In the kitchen, each task you perform has its own set of tools. To chop carrots, you need a knife and a cutting board. To take something from the oven, you need oven mittens. It takes some small amount of time to set down what you are doing and change. If you don’t change, you will find it is very difficult to cut carrots while wearing oven mittens.
Each thread in the computer stores its status and data in the CPU chip. To switch threads, the operating system has to take this data out of the CPU, store it away, and load up data for the other thread. Switching from one thread to another takes a few hundred instructions, but this is not a problem when the CPU can execute billions of instructions a second while a hard drive or network performs only about 30 operations per second. The overhead of thread switching for I/O is trivial.
If it is a big complicated dinner that one person can simply not get done in time, you need some help. Specific tasks can be assigned to different people. The threads don’t change. The bread is still cooked the same way whether there is one person in the kitchen or two. With two people, however, one can chop carrots while the other peels potatoes.

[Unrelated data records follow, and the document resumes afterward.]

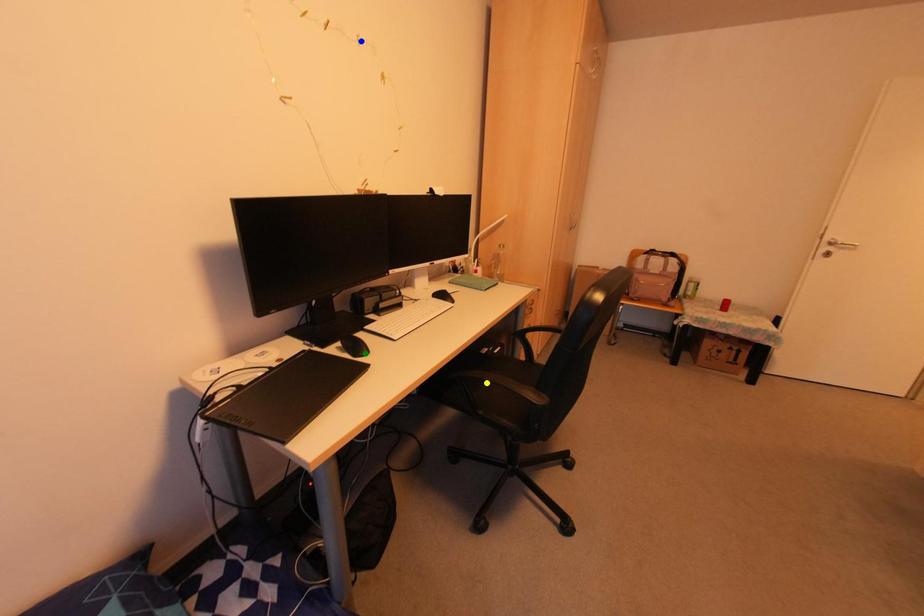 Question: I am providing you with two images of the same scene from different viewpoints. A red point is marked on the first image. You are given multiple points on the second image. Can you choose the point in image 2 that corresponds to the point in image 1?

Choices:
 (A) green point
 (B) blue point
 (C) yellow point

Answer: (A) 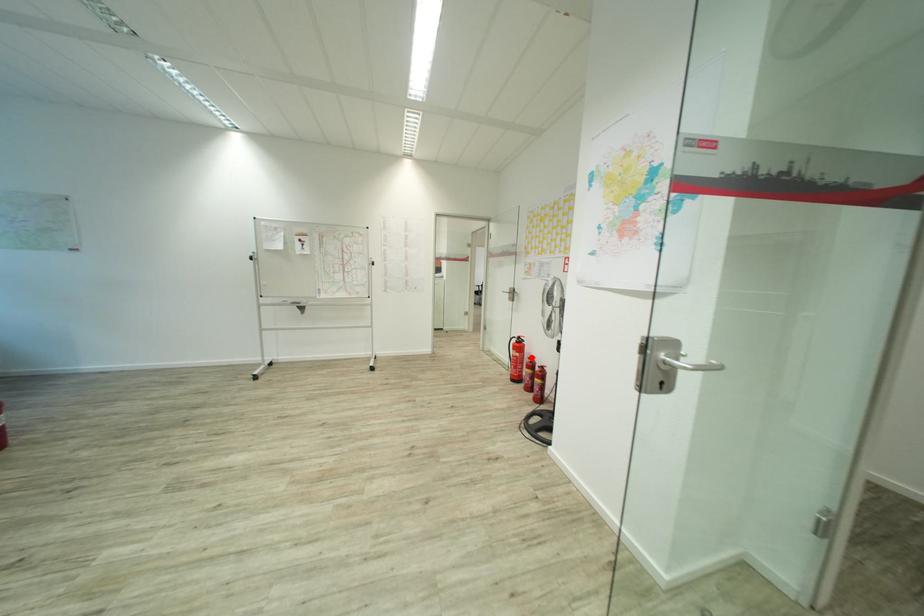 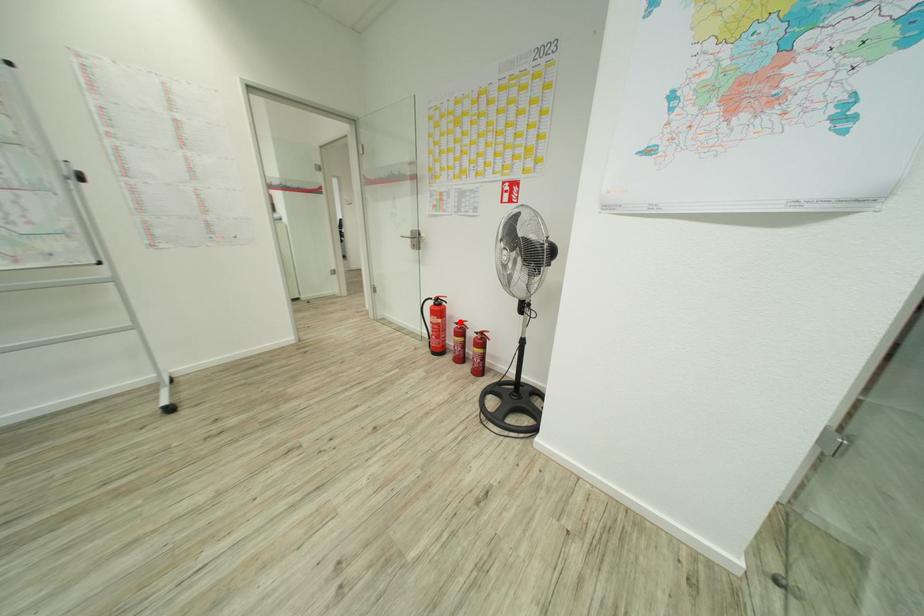 I am providing you with two images of the same scene from different viewpoints. A red point is marked on the first image and another point is marked on the second image. Is the red point in image1 aligned with the point shown in image2?

Yes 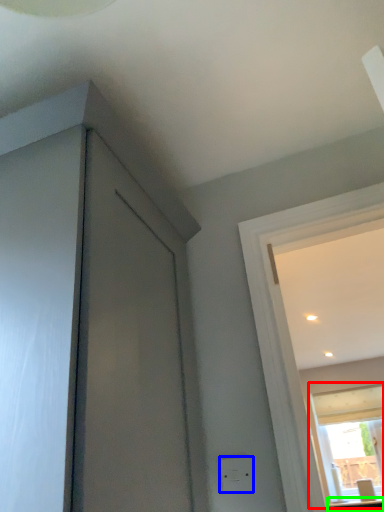 Question: Estimate the real-world distances between objects in this image. Which object is farther from window (highlighted by a red box), electric outlet (highlighted by a blue box) or counter top (highlighted by a green box)?

Choices:
 (A) electric outlet
 (B) counter top

Answer: (A) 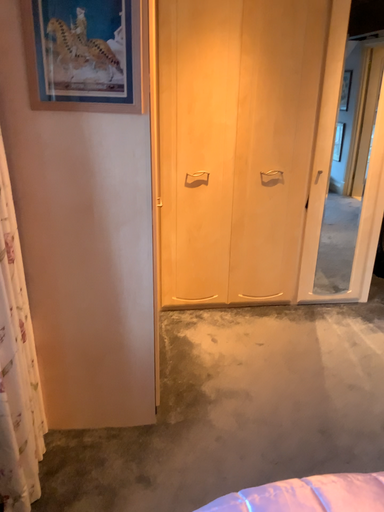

A single core CPU runs only one thread at a time. However, the CPU runs so fast that it can switch threads hundreds of times a second. From the point of view of a human user, many different programs are running at once. If the human could speed up to match the speed of the computer, he would see that only one thing is running at a time. However, many current computers support more than one CPU core. Each core is an independent CPU and can run any thread in the system. When threads are ready to run, the operating system will assign one thread to every available CPU core. Now two or more threads are actually running concurrently.
Two programs are running on your computer. While they mostly do different things, they may both store data on the same disk and they both display output on the same screen. Internally, the operating system must coordinate their concurrent access to shared resources. At the hardware level, each CPU core must coordinate access to memory and to the I/O devices.
In the old days, the Northbridge chip controlled access to resources. Then AMD came up with a better design. Inside their CPU chips there was an “XBar” component that connected the cores to each other and to the memory controller and I/O connections. This allowed the cores on a single CPU chip to coordinate their activity without the delay of communicating with an external chip. Finally, in mid 2009 Intel adopted a version of the same design for its chips.